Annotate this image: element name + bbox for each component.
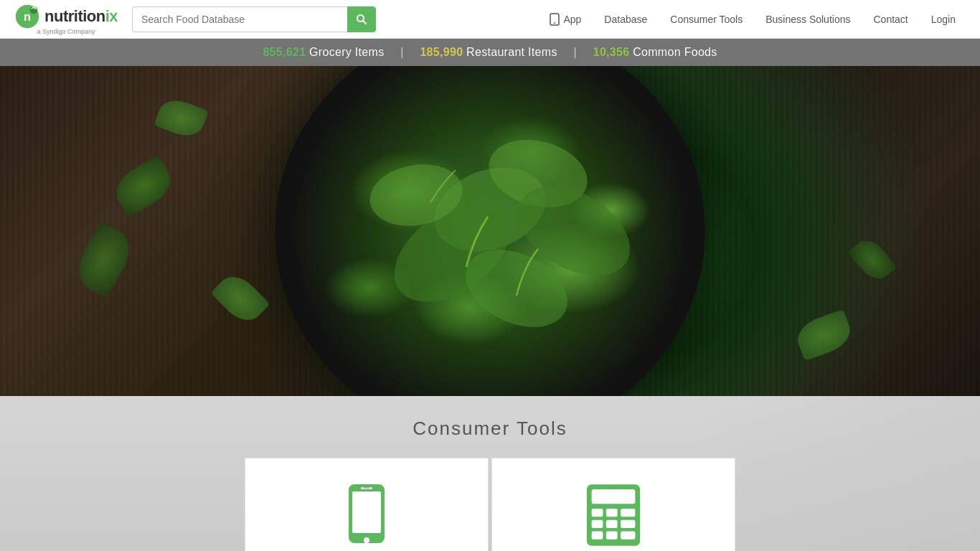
- calculator-tool-card[interactable]: [491, 458, 735, 551]
- calculator-icon: [585, 483, 642, 547]
- svg-rect-20: [592, 509, 603, 517]
- grocery-label: Grocery Items: [309, 46, 387, 58]
- leaf-6: [847, 234, 897, 286]
- leaf-2: [154, 95, 208, 141]
- nav-database[interactable]: Database: [594, 8, 657, 31]
- svg-rect-24: [606, 520, 618, 528]
- brand-name: nutritionix: [44, 7, 118, 26]
- svg-rect-27: [606, 532, 618, 540]
- svg-rect-25: [621, 520, 635, 528]
- mobile-icon: [550, 13, 560, 26]
- common-label: Common Foods: [633, 46, 717, 58]
- svg-point-6: [554, 22, 555, 24]
- svg-rect-28: [621, 532, 635, 540]
- svg-rect-23: [592, 520, 603, 528]
- search-button[interactable]: [347, 6, 376, 32]
- consumer-tools-title: Consumer Tools: [0, 418, 980, 440]
- consumer-tools-section: Consumer Tools: [0, 396, 980, 551]
- search-form: [132, 6, 376, 32]
- grocery-count: 855,621: [263, 46, 306, 58]
- svg-point-15: [364, 537, 369, 543]
- svg-rect-17: [363, 487, 370, 489]
- leaf-5: [793, 309, 856, 362]
- logo-icon: n: [14, 4, 40, 29]
- tools-grid: [0, 458, 980, 551]
- svg-rect-19: [592, 489, 636, 504]
- restaurant-label: Restaurant Items: [466, 46, 560, 58]
- common-count: 10,356: [593, 46, 630, 58]
- search-input[interactable]: [132, 6, 347, 32]
- stats-bar: 855,621 Grocery Items | 185,990 Restaura…: [0, 39, 980, 66]
- app-tool-card[interactable]: [245, 458, 489, 551]
- leaf-1: [109, 155, 179, 218]
- svg-rect-21: [606, 509, 618, 517]
- hero-background: [0, 66, 980, 396]
- leaf-3: [70, 221, 139, 298]
- svg-rect-14: [352, 491, 381, 533]
- hero-section: [0, 66, 980, 396]
- nav-contact[interactable]: Contact: [863, 8, 918, 31]
- navbar: n nutritionix a Syndigo Company: [0, 0, 980, 39]
- phone-icon: [338, 483, 395, 547]
- nav-links: App Database Consumer Tools Business Sol…: [540, 7, 966, 32]
- leaves-inside: [289, 66, 691, 396]
- svg-text:n: n: [24, 10, 31, 23]
- svg-rect-26: [592, 532, 603, 540]
- nav-consumer-tools[interactable]: Consumer Tools: [660, 8, 753, 31]
- leaf-4: [210, 268, 270, 328]
- svg-rect-22: [621, 509, 635, 517]
- svg-point-3: [357, 15, 364, 22]
- search-icon: [356, 14, 367, 25]
- brand-subtitle: a Syndigo Company: [37, 28, 95, 35]
- nav-login[interactable]: Login: [921, 8, 966, 31]
- nav-business-solutions[interactable]: Business Solutions: [755, 8, 860, 31]
- svg-line-4: [363, 21, 367, 24]
- restaurant-count: 185,990: [420, 46, 463, 58]
- nav-app[interactable]: App: [540, 7, 591, 32]
- logo[interactable]: n nutritionix a Syndigo Company: [14, 4, 118, 35]
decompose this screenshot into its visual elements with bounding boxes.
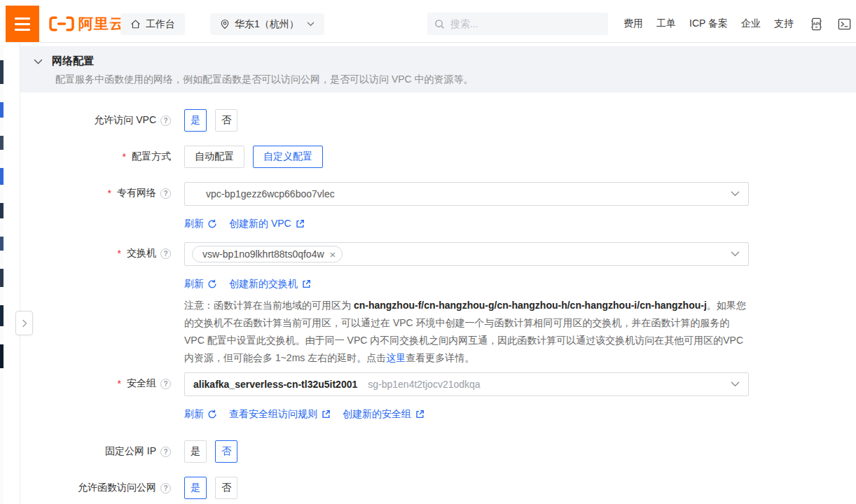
help-icon[interactable]: ? <box>160 188 171 199</box>
search-icon <box>434 19 445 29</box>
collapse-chevron-icon[interactable] <box>34 59 43 64</box>
config-mode-custom-button[interactable]: 自定义配置 <box>253 146 323 168</box>
aliyun-logo-text: 阿里云 <box>78 14 125 34</box>
network-config-panel: 网络配置 配置服务中函数使用的网络，例如配置函数是否可以访问公网，是否可以访问 … <box>20 43 856 504</box>
vpc-refresh-link[interactable]: 刷新 <box>184 218 217 230</box>
global-search[interactable] <box>427 13 608 35</box>
row-vpc: * 专有网络 ? vpc-bp1gezz6wcp66boo7vlec 刷新 <box>20 182 856 230</box>
security-group-refresh-link[interactable]: 刷新 <box>184 408 217 421</box>
network-config-form: 允许访问 VPC ? 是 否 * 配置方式 自动配置 自定义配置 <box>20 92 856 499</box>
row-vpc-access: 允许访问 VPC ? 是 否 <box>20 109 856 132</box>
topbar-nav: 费用 工单 ICP 备案 企业 支持 API <box>623 6 852 42</box>
help-icon[interactable]: ? <box>160 115 171 126</box>
availability-zones: cn-hangzhou-f/cn-hangzhou-g/cn-hangzhou-… <box>354 300 707 311</box>
external-link-icon <box>321 410 331 419</box>
section-description: 配置服务中函数使用的网络，例如配置函数是否可以访问公网，是否可以访问 VPC 中… <box>55 74 842 86</box>
external-link-icon <box>295 219 305 229</box>
help-icon[interactable]: ? <box>160 248 171 259</box>
security-group-name: alikafka_serverless-cn-tl32u5it2001 <box>193 379 357 390</box>
row-security-group: * 安全组 ? alikafka_serverless-cn-tl32u5it2… <box>20 372 856 421</box>
aliyun-logo[interactable]: 阿里云 <box>49 6 125 42</box>
aliyun-logo-icon <box>49 16 74 31</box>
refresh-icon <box>207 279 217 289</box>
config-mode-label: 配置方式 <box>132 150 171 163</box>
search-input[interactable] <box>450 18 591 29</box>
external-link-icon <box>415 410 424 419</box>
create-vswitch-link[interactable]: 创建新的交换机 <box>229 278 311 290</box>
vpc-access-no-button[interactable]: 否 <box>215 109 237 132</box>
hamburger-menu-button[interactable] <box>6 6 39 42</box>
vswitch-note: 注意：函数计算在当前地域的可用区为 cn-hangzhou-f/cn-hangz… <box>184 297 749 367</box>
security-group-label: 安全组 <box>127 377 156 390</box>
help-icon[interactable]: ? <box>160 483 171 493</box>
required-asterisk: * <box>118 248 121 259</box>
security-group-select[interactable]: alikafka_serverless-cn-tl32u5it2001 sg-b… <box>184 372 749 396</box>
refresh-icon <box>207 410 217 419</box>
chevron-down-icon <box>307 22 315 27</box>
sidebar-expander-handle[interactable] <box>15 311 33 335</box>
svg-text:API: API <box>813 20 820 25</box>
fixed-ip-yes-button[interactable]: 是 <box>184 440 207 463</box>
help-icon[interactable]: ? <box>160 379 171 389</box>
row-vswitch: * 交换机 ? vsw-bp1no9lkhrt88ts0qfo4w × 刷新 <box>20 242 856 367</box>
section-header: 网络配置 配置服务中函数使用的网络，例如配置函数是否可以访问公网，是否可以访问 … <box>20 46 856 92</box>
fixed-ip-label: 固定公网 IP <box>105 445 156 458</box>
fixed-ip-no-button[interactable]: 否 <box>215 440 237 463</box>
location-pin-icon <box>220 19 230 29</box>
details-link[interactable]: 这里 <box>386 352 406 363</box>
vpc-access-yes-button[interactable]: 是 <box>184 109 207 132</box>
refresh-icon <box>207 219 217 229</box>
terminal-icon[interactable] <box>837 17 852 31</box>
vpc-access-label: 允许访问 VPC <box>94 114 156 127</box>
workbench-button[interactable]: 工作台 <box>120 13 185 35</box>
required-asterisk: * <box>123 151 126 162</box>
background-page-edge <box>0 48 4 504</box>
security-group-id: sg-bp1en4t2tjocv21odkqa <box>368 379 480 390</box>
chevron-down-icon <box>731 251 740 257</box>
vswitch-tag-value: vsw-bp1no9lkhrt88ts0qfo4w <box>202 248 324 260</box>
vswitch-tag: vsw-bp1no9lkhrt88ts0qfo4w × <box>192 246 343 262</box>
required-asterisk: * <box>108 188 111 199</box>
nav-billing[interactable]: 费用 <box>623 18 643 30</box>
row-fixed-ip: 固定公网 IP ? 是 否 <box>20 440 856 463</box>
internet-access-yes-button[interactable]: 是 <box>184 477 207 499</box>
tag-close-icon[interactable]: × <box>330 249 336 260</box>
vswitch-label: 交换机 <box>127 247 156 260</box>
internet-access-no-button[interactable]: 否 <box>215 477 237 499</box>
vswitch-select[interactable]: vsw-bp1no9lkhrt88ts0qfo4w × <box>184 242 749 266</box>
config-mode-auto-button[interactable]: 自动配置 <box>184 146 244 168</box>
workbench-label: 工作台 <box>146 18 175 31</box>
nav-tickets[interactable]: 工单 <box>656 18 676 30</box>
vpc-select-value: vpc-bp1gezz6wcp66boo7vlec <box>193 188 335 200</box>
chevron-down-icon <box>731 381 740 387</box>
view-security-group-rules-link[interactable]: 查看安全组访问规则 <box>229 408 331 421</box>
required-asterisk: * <box>118 378 121 389</box>
create-security-group-link[interactable]: 创建新的安全组 <box>343 408 424 421</box>
topbar-divider <box>111 18 111 30</box>
region-label: 华东1（杭州） <box>235 18 299 31</box>
row-internet-access: 允许函数访问公网 ? 是 否 <box>20 477 856 499</box>
help-icon[interactable]: ? <box>160 447 171 457</box>
console-topbar: 阿里云 工作台 华东1（杭州） 费用 工单 <box>6 6 856 43</box>
section-title: 网络配置 <box>52 55 94 68</box>
nav-enterprise[interactable]: 企业 <box>741 18 761 30</box>
chevron-down-icon <box>731 190 740 197</box>
row-config-mode: * 配置方式 自动配置 自定义配置 <box>20 146 856 168</box>
vpc-select[interactable]: vpc-bp1gezz6wcp66boo7vlec <box>184 182 749 206</box>
internet-access-label: 允许函数访问公网 <box>78 482 156 494</box>
external-link-icon <box>301 279 311 289</box>
api-icon[interactable]: API <box>809 17 824 31</box>
create-vpc-link[interactable]: 创建新的 VPC <box>229 218 305 230</box>
home-icon <box>130 19 141 29</box>
region-selector[interactable]: 华东1（杭州） <box>210 13 324 35</box>
nav-support[interactable]: 支持 <box>774 18 794 30</box>
nav-icp-filing[interactable]: ICP 备案 <box>689 18 728 30</box>
vpc-label: 专有网络 <box>117 187 156 200</box>
vswitch-refresh-link[interactable]: 刷新 <box>184 278 217 290</box>
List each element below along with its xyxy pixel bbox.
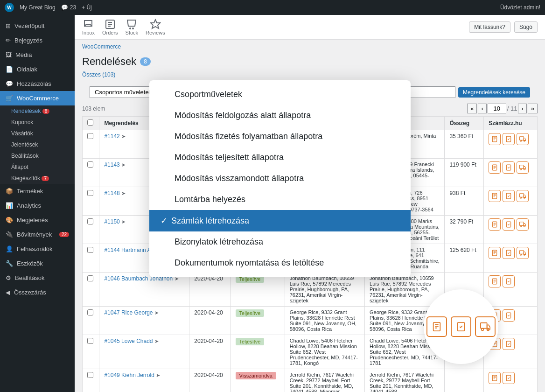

+ + + + + + +

■ Task instructions
The answer must be a single number: how many lines above contain "common".

■ Output below
2